Повторюсь: эти странности иначе как вмешательством свыше назвать не могу. Не было среды, которая могла бы меня в музыку по инерции толкнуть. Были литературно-журналистская среда родителей. Был ахтырский рай, нормальная жизнь со свинками, курами, кроликами, клевером, рекой Ворсклой, сбором маслят. Там же меня и крестили. И, может быть, открылись какие-то каналы, через которые стал воспринимать гармонию. Причём не хотел креститься — я же был правоверный пионер. Но бабушка "купила" меня дудочкой, украинской сопелкой, которая имелась в ахтырских культтоварах. Дудочку я очень хотел и за дудочку "продался".
"ЗАВТРА". Наверное, дудочка повлияла на твое композиторское будущее. Если бы подарили пистолет — сейчас бы стал генералом.
И.В. Может быть. Дальше — теоретическое отделение музыкального училища имени Октябрьской революции. Ныне это институт имени Шнитке — в таком переименовании, пожалуй, заметны некие веяния времени.
Училище дало всё, там были потрясающие учителя. Это не дежурная вежливость, педагоги действительно были гениальные, одержимые. И мы, студенты, были такие же горящие. Приходили к восьми часам утра и уходили из стен училища в восемь вечера, но не расходились, а шли к какому-нибудь, кто ближе жил, например, ко мне или к Лёше Вульфову, чтобы ещё заниматься. Слушали музыку, играли гармонические последовательности, писали диктанты. С утра мы не наедались музыкой — хотелось продолжать. Это тоже был своеобразный рай.
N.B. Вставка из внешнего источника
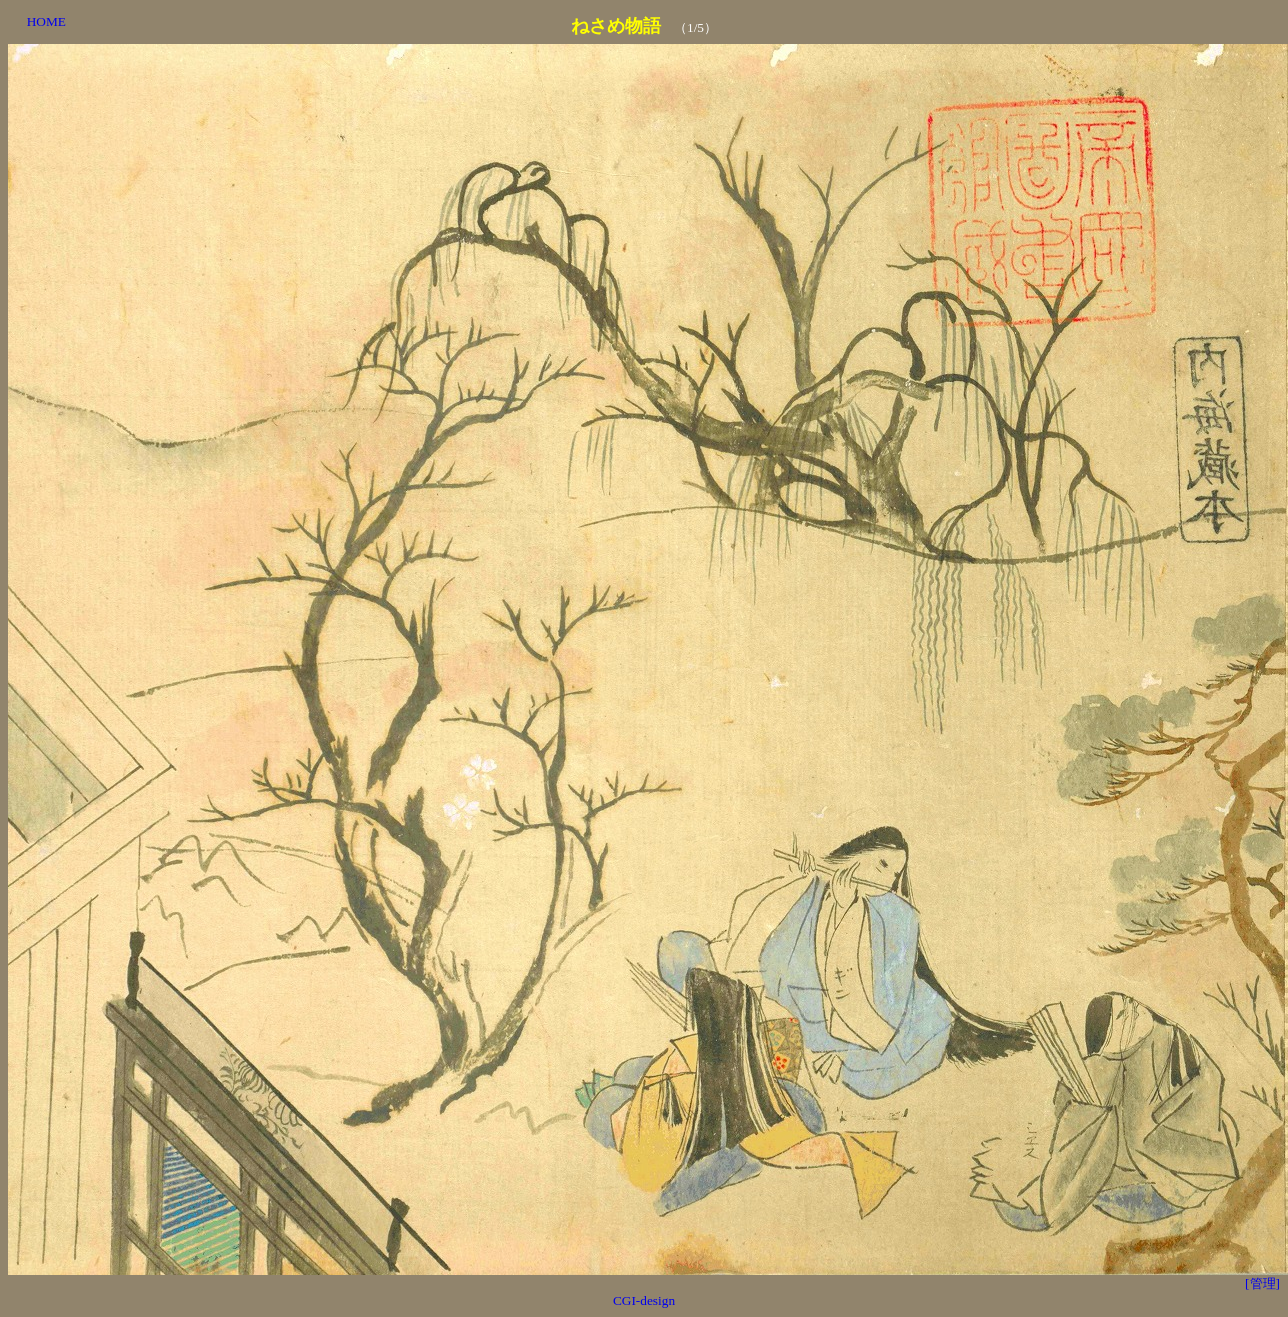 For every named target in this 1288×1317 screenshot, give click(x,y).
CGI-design (644, 1300)
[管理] (1262, 1283)
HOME (46, 21)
Возглавляла наш факультет Ирина Дмитриевна Злобинская. Она познакомила со свиридовским миром, потому что дружила с Александром Филипповичем Ведерниковым. Он приезжал к нам в училище. Представляете, какой был уровень образования, что Ведерников мог приехать и дать феноменальный концерт из произведений Свиридова для небольшого круга! — нас ведь было всего семь человек в теоретической группе.
Тогда в музыкальном мире не было сегодняшнего жуткого расслоения, и вполне можно было любить и Шнитке, и Свиридова. Они были лидерами нашей музыки, отношение к ним было почти религиозным. На их концерты мы лазили через окна консерваторского туалета. Подозреваю, что служители консерватории об этом знали, но, тем не менее, в милицию нас не отводили.
И второй гений-учитель — это Владимир Викторович Кирюшин, человек очень сложной судьбы. Сольфеджист — единственный в природе. Он мог воспитать абсолютный слух. Говорят, что это сделать невозможно, но у Кирюшина получалось.